Previous SectionIndexHome Page


Kevin Brennan (Cardiff, West): Will the hon. Gentleman give way?

Dr. Harris: In a moment. What the Wanless report does not show is that between 1997 and 1999, according to the Library, there were real-terms cuts made under Tory spending plans, imposed by the Government on the most vulnerable. [Interruption.] I note that the Paymaster General is yawning at this point.

The Paymaster General (Dawn Primarolo): Will the hon. Gentleman give way?

Dr. Harris: In a moment. Vulnerable people who use social services will want to know why the Government felt it possible to cut social services in real terms—after allowance was made for the additional duties funded by the special transitional grant—in those first two years. Was not that asking the most vulnerable social services users to pay for the Government's unfunded education promises in those early years?

Dawn Primarolo: I was listening closely to the hon. Gentleman, but will he return to the point made by my hon.

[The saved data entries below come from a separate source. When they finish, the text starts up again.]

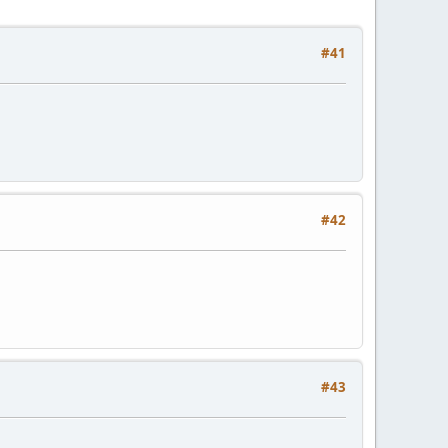
#41
#42
#43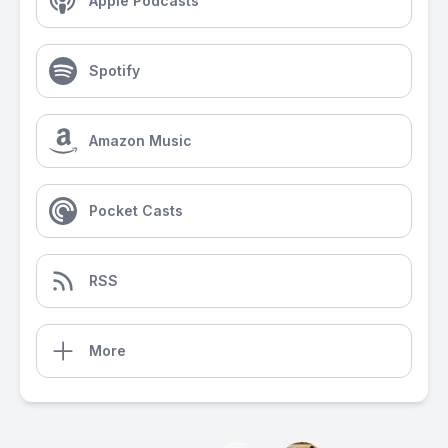
Apple Podcasts
Spotify
Amazon Music
Pocket Casts
RSS
More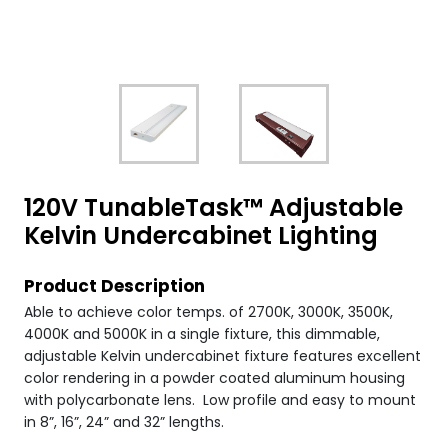
120V TunableTask™ Adjustable
Kelvin Undercabinet Lighting
Product Description
Able to achieve color temps. of 2700K, 3000K, 3500K,
4000K and 5000K in a single fixture, this dimmable,
adjustable Kelvin undercabinet fixture features excellent
color rendering in a powder coated aluminum housing
with polycarbonate lens. Low profile and easy to mount
in 8”, 16”, 24” and 32” lengths.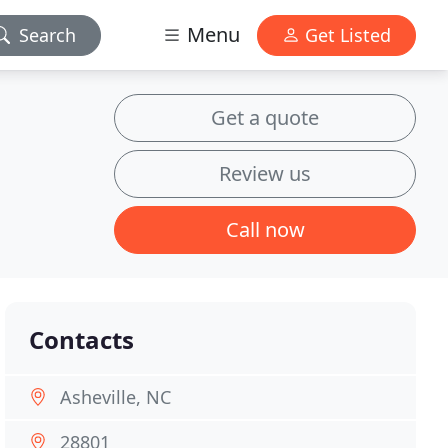
Menu
Search
Get Listed
Get a quote
Review us
Call now
Contacts
Asheville, NC
28801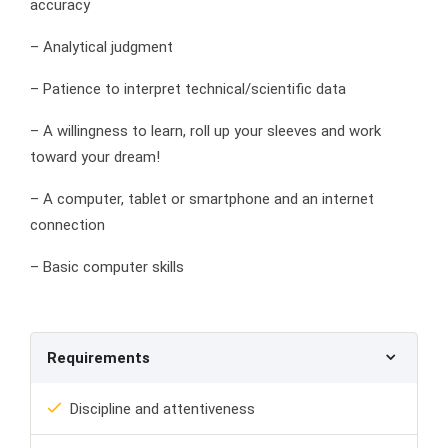
accuracy
– Analytical judgment
– Patience to interpret technical/scientific data
– A willingness to learn, roll up your sleeves and work
toward your dream!
– A computer, tablet or smartphone and an internet
connection
– Basic computer skills
Requirements
Discipline and attentiveness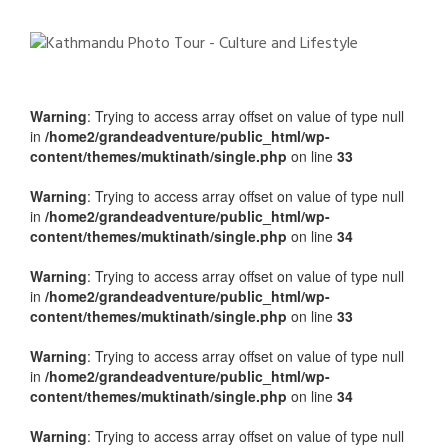
Warning
: Trying to access array offset on value of type null
in
/home2/grandeadventure/public_html/wp-
content/themes/muktinath/single.php
on line
33
Warning
: Trying to access array offset on value of type null
in
/home2/grandeadventure/public_html/wp-
content/themes/muktinath/single.php
on line
34
Warning
: Trying to access array offset on value of type null
in
/home2/grandeadventure/public_html/wp-
content/themes/muktinath/single.php
on line
33
Warning
: Trying to access array offset on value of type null
in
/home2/grandeadventure/public_html/wp-
content/themes/muktinath/single.php
on line
34
Warning
: Trying to access array offset on value of type null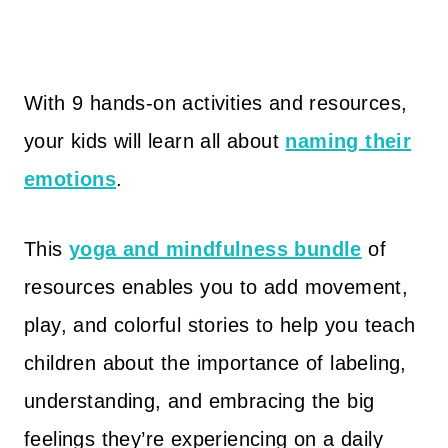
With 9 hands-on activities and resources,
your kids will learn all about
naming their
emotions
.
This
yoga and mindfulness bundle
of
resources enables you to add movement,
play, and colorful stories to help you teach
children about the importance of labeling,
understanding, and embracing the big
feelings they’re experiencing on a daily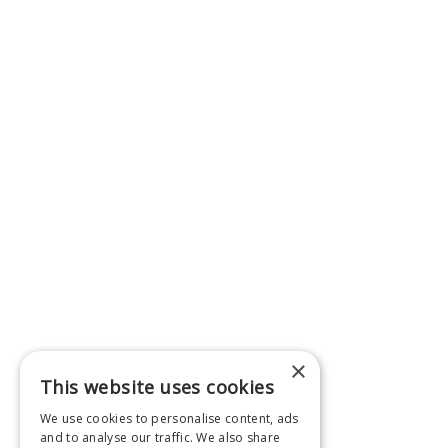
×
This website uses cookies
We use cookies to personalise content, ads
and to analyse our traffic. We also share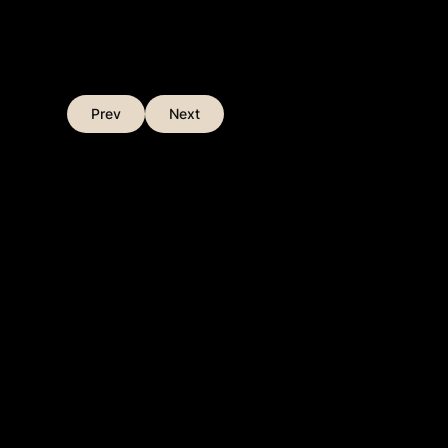
Prev
Next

Friend the Member for Harlow (Mr. Rammell)? I studied the shadow Budget produced by the Liberal Democrats not two months ago and the total spending raised for all public services, including health, would not match even what we are spending on health. Would the hon. Gentleman like to apply some of the honesty that he implores the rest of the House to apply by talking about what the Liberal Democrats have costed instead of his wish list?

Dr. Harris: I am delighted that the Minister is paying attention. If so, she will see that our investment in the early years of that projection, which is what our alternative Budget was due to cover, is higher and made quicker than what the Government promise. One of our main concerns about the Government's proposals is not only that they are one, two or five years too late to meet their commitment to save the NHS, but that they are slow to start. That is why not all the proceeds from NICs are going into the health service, particularly in the early years.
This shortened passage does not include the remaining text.